75% des Brésiliens soutiennent le mouvement historique de protestations, selon le premier sondage, publié samedi, sur la crise qui secoue le géant d’Amérique latine depuis bientôt deux semaines.
Les promesses de la présidente de gauche ont été accueillies avec scepticisme sur les réseaux sociaux, par les jeunes généralement issus de la classe moyenne qui animent ce mouvement très hostile aux institutions.
 Quinze personnes ont été blessées, dont quatre policiers, et deux manifestants tombés d’un viaduc qui sont dans un état grave, selon la police. «Nous sommes contre le Mondial parce qu’il masque les problèmes du pays», a déclaré à l’AFP Leonardo de Melo, un musicien de 23 ans lors de cette manifestation. Plus tard il y a eu des pillages de boutiques et d’un concessionnaire automobile dans le quartier de Pampulha et un véhicule a été incendié près de l’aéroport. La police a annoncé l’arrestation de 22 personnes pour vandalisme.

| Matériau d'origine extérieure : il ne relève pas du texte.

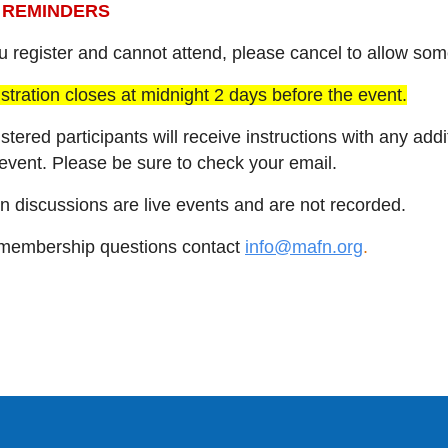
n REMINDERS
ou register and cannot attend, please cancel to allow so
stration closes at midnight 2 days before the event.
stered participants will receive instructions with any ad
 event. Please be sure to check your email.
n discussions are live events and are not recorded.
membership questions contact
info@mafn.org
.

Au stade de Salvador de Bahia (nord-est), des dizaines de supporteurs disséminés dans les tribunes ont brandi à bout de bras avant les hymnes du match Brésil-Italie (4-2) des pancartes où l’on pouvait lire: «Descendons dans la rue pour changer le Brésil», ou encore: «Ce n’est pas contre la sélection, c’est contre la corruption».
Dans les rues de Salvador quelque centaines de personnes seulement, bien moins que prévu, ont manifesté, selon un journaliste de l’AFP sur place. Mais des abribus ont été détruits par des vandales.
A Sao Paulo, mégapole et poumon économique du pays, 35.000 personnes ont protesté dans une ambiance familiale, la plupart contre un projet de réforme constitutionnelle (PEC37) prévoyant de retirer le pouvoir d’enquêter aux parquets, souvent perçus dans le pays comme des acteurs efficaces contre la corruption.
Les Brésiliens sont 75% à soutenir le mouvement, selon un sondage de l’institut Ibope publié samedi par la revue Epoca.
Le prix et la piètre qualité des transports en commun arrivent en tête des motifs de mécontentement (77%), devant la classe politique (47%) et la corruption (33%).
Les manifestants sont souvent très critiques envers les sommes colossales dépensées pour l’organisation de la Coupe Fifa des Confédérations - qui se dispute jusqu’au 30 juin - et du Mondial en 2014.
Mais le cœur des Brésiliens balance, entre ces critiques et leur amour viscéral pour le football. Ils approuvent à 67% l’organisation du Mondial au Brésil, que la «Seleçao» a remporté cinq fois dans son histoire, alors que 29% sont contre.